Lastly, as expected with any simulation system, Mirage’s use of CyberLayer and RLlib for simulations allows for extensive metrics and performance evaluation. With CyberLayer, the entire state of the cyber environment is accessible, and analytics can be inserted into any aspect of the simulation. Similarly, for the reinforcement learning gym, RLlib, and more specifically Ray, it comes off-the-shelf with significant performance and evaluation capabilities to use in any gym training experiments.

7 Conclusion and future work

In this work, our team initially designed, prototyped, and evaluated Mirage, an experimentation system for evaluating cyber deceptions against autonomous cyber adversaries. Three novel cyber deceptions, tailored to targeting automated planning techniques, were created and evaluated against two types of adversaries (ransomware, data theft). These adversaries were executed by autonomous Caldera planners that utilized different planning techniques (future reward, forward search). To deploy these novel cyber deceptions and allow for their dynamic nature, our team also created Anansi, a Windows operating system service to actuate and control the cyber deceptions. To comprehensively emulate and test these novel cyber deceptions and adversaries, we conducted 72 live offensive cyber attacks on an AWS cyber range using Caldera’s Range plugin. As a result of these experiments, we assessed three core challenges to expanding on our work: development costs (of emulation), experimentation time (of emulation), and Caldera planner limitations.

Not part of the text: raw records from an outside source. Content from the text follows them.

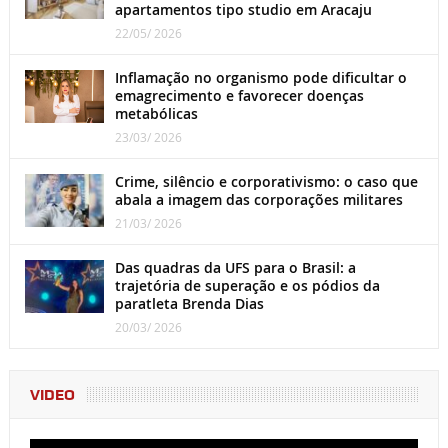
apartamentos tipo studio em Aracaju
22/05/ 2026
Inflamação no organismo pode dificultar o
emagrecimento e favorecer doenças
metabólicas
23/03/ 2026
Crime, silêncio e corporativismo: o caso que
abala a imagem das corporações militares
21/03/ 2026
Das quadras da UFS para o Brasil: a
trajetória de superação e os pódios da
paratleta Brenda Dias
20/03/ 2026
VIDEO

To then improve upon Mirage’s emulation system, and address those noted challenges, specifically of development cost and experimentation time of emulation, our team proceeded to integrate Mirage into a simulation system, called CyberLayer, to evaluate cyber deceptions at machine speed. CyberLayer enabled high-fidelity simulation of offensive cyber environments where the action spaces in the simulated environment are equivalent to real-world cyber attack actions. Additionally, our team then integrated the reinforcement learning gym RLlib into CyberLayer to enable a full-scale offensive cyber gym to train reinforcement learning agents in simulated cyber environments that contained cyber deceptions.

Our first set of experiments of Mirage with the CyberLayer simulation environment involved a reinforcement learning cyber agent whose action space was that of the simple Thief cyber adversary, and where the simulated cyber environment had the same computer network architecture and hosts as our previous emulation experiments. The agent was trained with PPO, and the optimum performance of the agent in simulation environments with deception matched the overall trends observed in the previous emulation experiments. That is, as an initial efficacy test, the simulation system proved valid for testing Mirage’s cyber deceptions.

Following this work, our team plans to further develop CyberLayer and the integrated RLlib reinforcement learning gym as a means to develop more sophisticated cyber agents that can manage larger action spaces and more complex cyber environments. Specifically, further research and development are required around observation spaces, reward policies, and action mappers in order to support the training of more sophisticated agents. Additionally, as CyberLayer was only quickly introduced in this publication, our team plans to have follow on publications to detail CyberLayer and its reinforcement learning gym at length.